Of laws, not men
The New York Times eloquently explains that Congress and President Bush are trampling on the rule of law by their interference in the Terri Shiavo case:
The founders believed in a nation in which, as Justice Robert Jackson once wrote, we would "submit ourselves to rulers only if under rules." There is no place in such a system for a special law creating rights for only one family. The White House insists that the law will not be a precedent. But that means that the right to bring such claims in federal court is reserved for people with enough political pull to get a law passed that names them in the text.

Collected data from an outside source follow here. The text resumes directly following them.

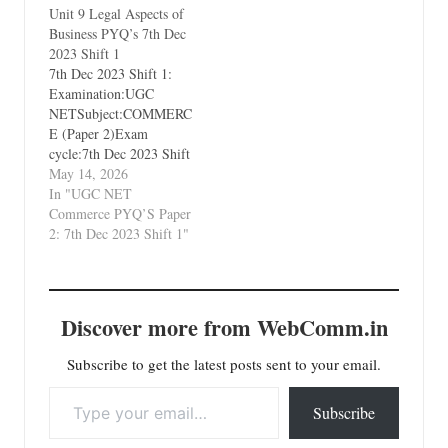
Unit 9 Legal Aspects of
International Business
Business PYQ’s 7th Dec
2023 Shift 1
7th Dec 2023 Shift 1:
Examination:UGC
NETSubject:COMMERC
E (Paper 2)Exam
cycle:7th Dec 2023 Shift
1Types of Paper:PYQ's
May 14, 2026
(Previous Year
In "UGC NET
Questions)Which Unit?
Commerce PYQ’S Paper
Unit 9 Legal Aspects of
2: 7th Dec 2023 Shift 1"
Business
Discover more from WebComm.in
Subscribe to get the latest posts sent to your email.
Type your email…
Subscribe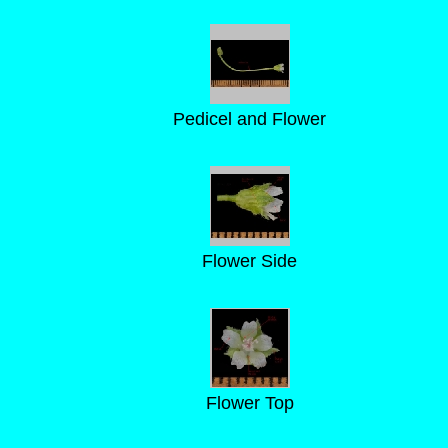
Pedicel and Flower
Flower Side
Flower Top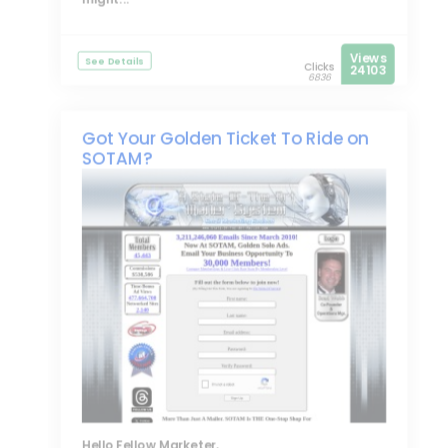
Views
See Details
Clicks
24103
6836
Got Your Golden Ticket To Ride on
SOTAM?
Hello Fellow Marketer,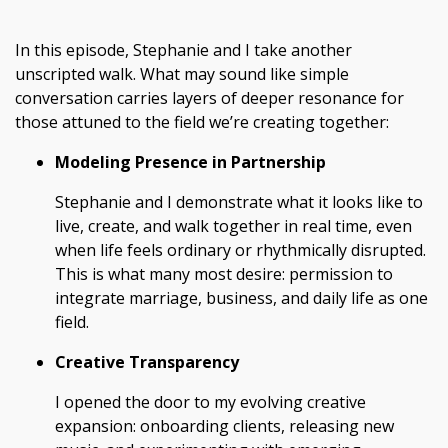
In this episode, Stephanie and I take another
unscripted walk. What may sound like simple
conversation carries layers of deeper resonance for
those attuned to the field we’re creating together:
Modeling Presence in Partnership
Stephanie and I demonstrate what it looks like to
live, create, and walk together in real time, even
when life feels ordinary or rhythmically disrupted.
This is what many most desire: permission to
integrate marriage, business, and daily life as one
field.
Creative Transparency
I opened the door to my evolving creative
expansion: onboarding clients, releasing new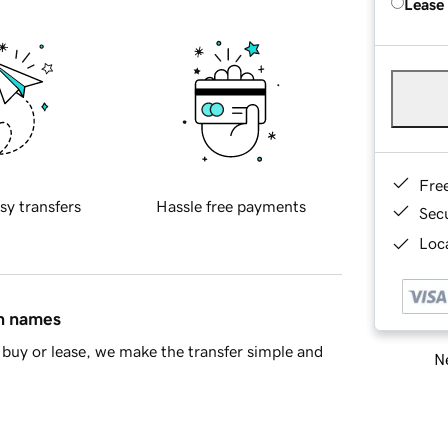
Lease
Fre
sy transfers
Hassle free payments
Sec
Loca
in names
buy or lease, we make the transfer simple and
Ne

The Bush administration and the current Congressional leadership like to wax eloquent about states' rights. But they dropped those principles in their rush to stampede over the Florida courts and Legislature. The new law doesn't miss a chance to trample on the state's autonomy and dignity. There are a variety of technical legal doctrines the federal courts use to show deference to state courts, like "abstention" and "exhaustion of remedies." The new law decrees that in Ms. Schiavo's case, these well-established doctrines simply will not apply.

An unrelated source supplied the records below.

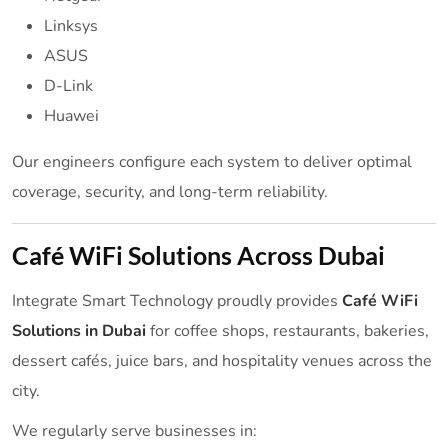
Linksys
ASUS
D-Link
Huawei
Our engineers configure each system to deliver optimal
coverage, security, and long-term reliability.
Café WiFi Solutions Across Dubai
Integrate Smart Technology proudly provides
Café WiFi
Solutions in Dubai
for coffee shops, restaurants, bakeries,
dessert cafés, juice bars, and hospitality venues across the
city.
We regularly serve businesses in: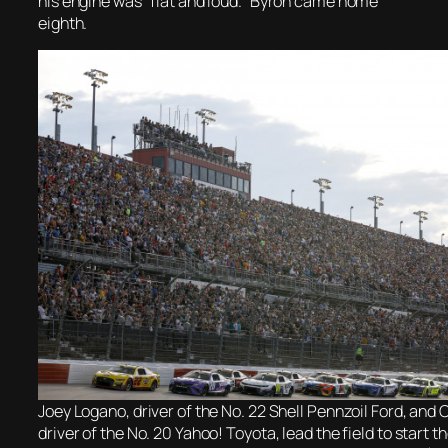
his engine was “flat and loud.” Byron came home
eighth.
Joey Logano, driver of the No. 22 Shell Pennzoil Ford, and 
driver of the No. 20 Yahoo! Toyota, lead the field to star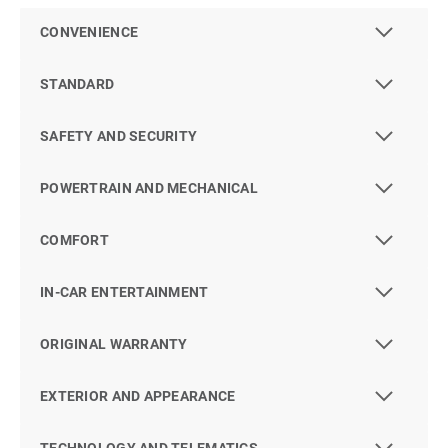
CONVENIENCE
STANDARD
SAFETY AND SECURITY
POWERTRAIN AND MECHANICAL
COMFORT
IN-CAR ENTERTAINMENT
ORIGINAL WARRANTY
EXTERIOR AND APPEARANCE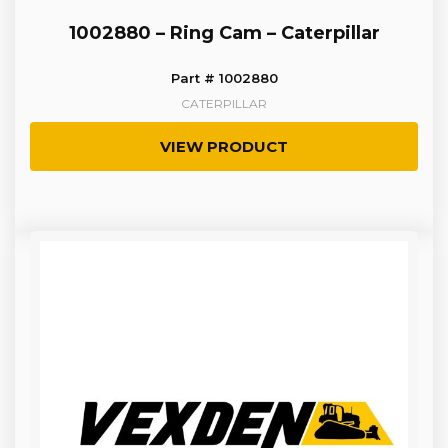
1002880 – Ring Cam – Caterpillar
Part # 1002880
CATERPILLAR
VIEW PRODUCT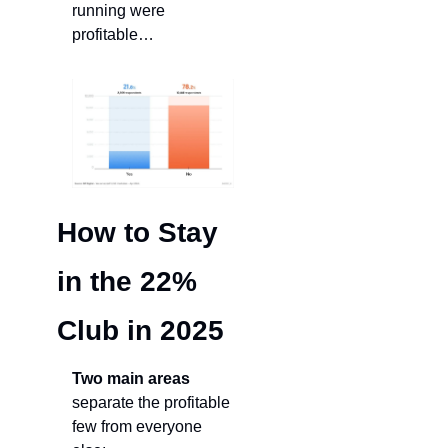
running were 
profitable…
How to Stay 
in the 22% 
Club in 2025
Two main areas
separate the profitable 
few from everyone 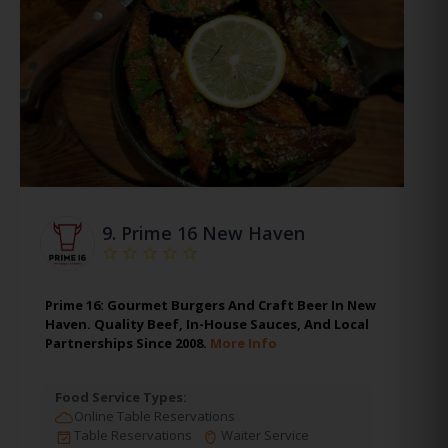
9.
Prime 16 New Haven
Prime 16: Gourmet Burgers And Craft Beer In New
Haven. Quality Beef, In-House Sauces, And Local
Partnerships Since 2008.
More Info
Food Service Types:
Online Table Reservations
Table Reservations
Waiter Service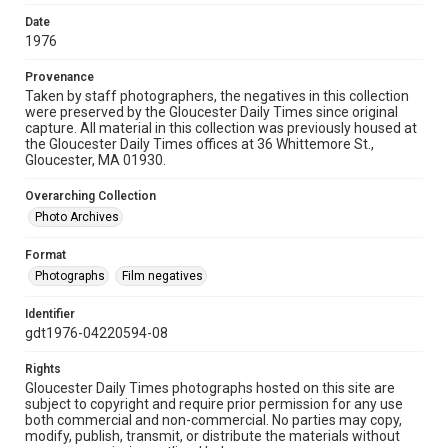
Date
1976
Provenance
Taken by staff photographers, the negatives in this collection
were preserved by the Gloucester Daily Times since original
capture. All material in this collection was previously housed at
the Gloucester Daily Times offices at 36 Whittemore St.,
Gloucester, MA 01930.
Overarching Collection
Photo Archives
Format
Photographs
Film negatives
Identifier
gdt1976-04220594-08
Rights
Gloucester Daily Times photographs hosted on this site are
subject to copyright and require prior permission for any use
both commercial and non-commercial. No parties may copy,
modify, publish, transmit, or distribute the materials without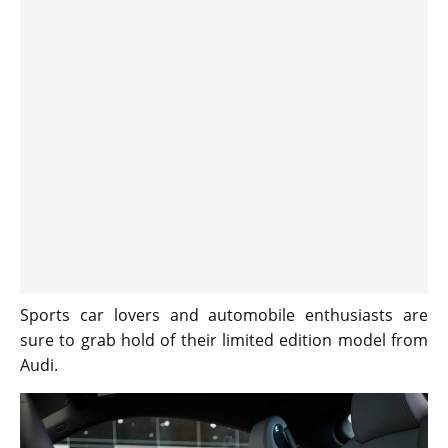
Sports car lovers and automobile enthusiasts are
sure to grab hold of their limited edition model from
Audi.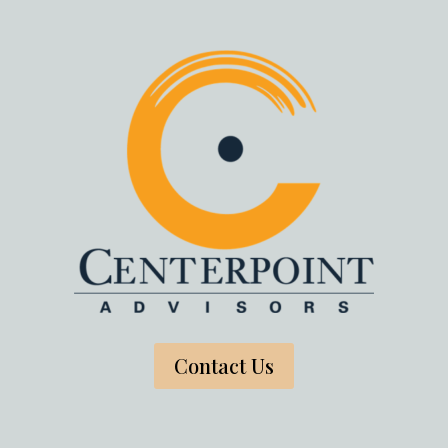
Contact Us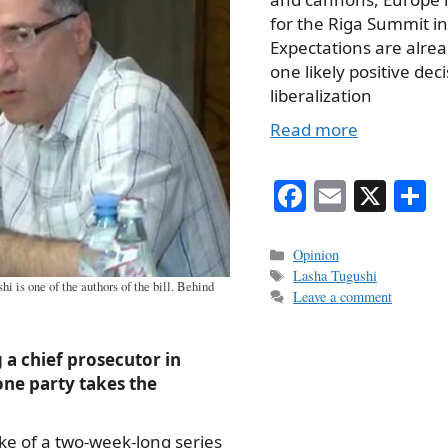
for the Riga Summit i
Expectations are alrea
one likely positive deci
liberalization
Read more
Fa
E
X
S
ce
m
h
bo
ail
r
Categories
Opinion
Tags
Lasha Tugushi
ok
 is one of the authors of the bill. Behind
Leave a comment
g a chief prosecutor in
one party takes the
ke of a two-week-long series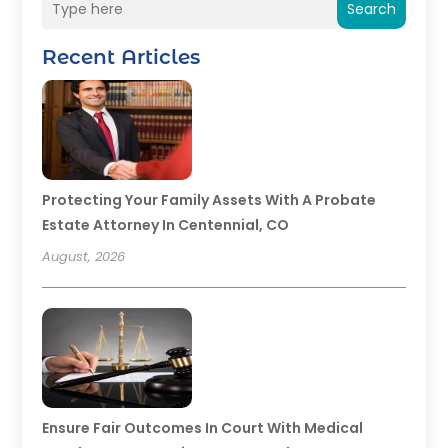
Search
Recent Articles
Protecting Your Family Assets With A Probate
Estate Attorney In Centennial, CO
August, 2026
Ensure Fair Outcomes In Court With Medical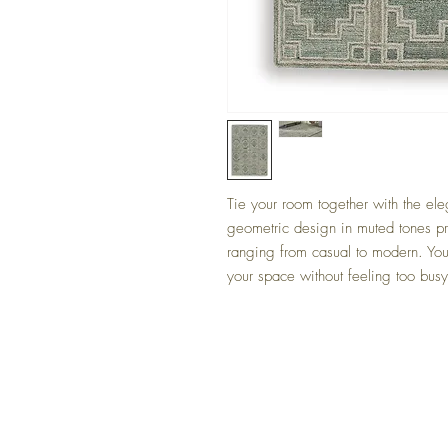
Tie your room together with the eleg
geometric design in muted tones pro
ranging from casual to modern. You’
your space without feeling too busy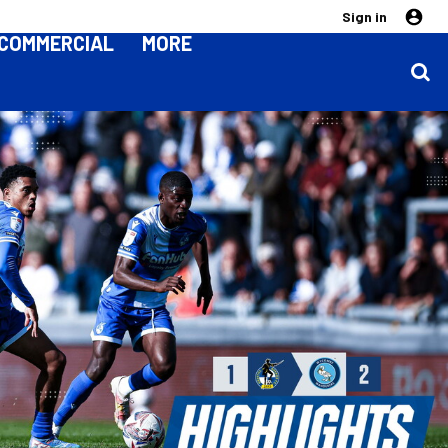
Sign in
COMMERCIAL
MORE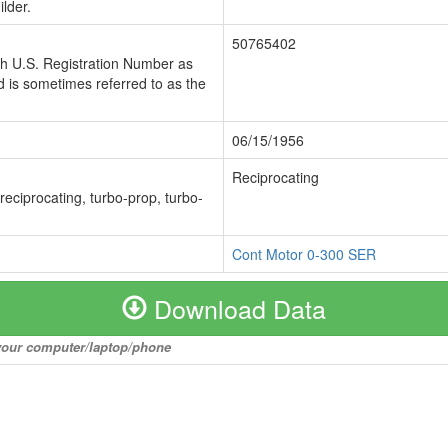
lder.
50765402
ch U.S. Registration Number as
 is sometimes referred to as the
06/15/1956
Reciprocating
 reciprocating, turbo-prop, turbo-
Cont Motor 0-300 SER
Download Data
o your computer/laptop/phone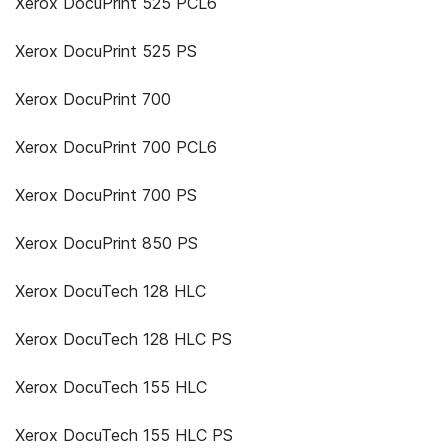
Xerox DocuPrint 525 PCL6
Xerox DocuPrint 525 PS
Xerox DocuPrint 700
Xerox DocuPrint 700 PCL6
Xerox DocuPrint 700 PS
Xerox DocuPrint 850 PS
Xerox DocuTech 128 HLC
Xerox DocuTech 128 HLC PS
Xerox DocuTech 155 HLC
Xerox DocuTech 155 HLC PS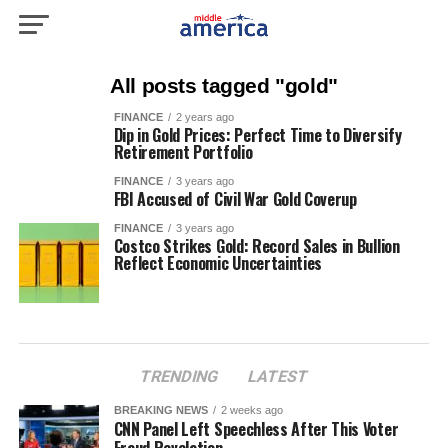
All posts tagged "gold"
FINANCE
2 years ago
Dip in Gold Prices: Perfect Time to Diversify
Retirement Portfolio
FINANCE
3 years ago
FBI Accused of Civil War Gold Coverup
FINANCE
3 years ago
Costco Strikes Gold: Record Sales in Bullion
Reflect Economic Uncertainties
TRENDING
LATEST
BREAKING NEWS
2 weeks ago
CNN Panel Left Speechless After This Voter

Republicans have traditionally championed respect for the delicate balance the founders created. But in the Schiavo case, and in the battle to stop the Democratic filibusters of judicial nominations, President Bush and his Congressional allies have begun to enunciate a new principle: the rules of government are worth respecting only if they produce the result we want. It may be a formula for short-term political success, but it is no way to preserve and protect a great republic.
It seems a bit shameful to shove the Schiavo case into the same sentence as the debate over proposed changes to the Senate's filibuster rules, but both are examples of the breathtaking abuse of power that we are witnessing by this nation's ruling party. There hardly are words to describe it.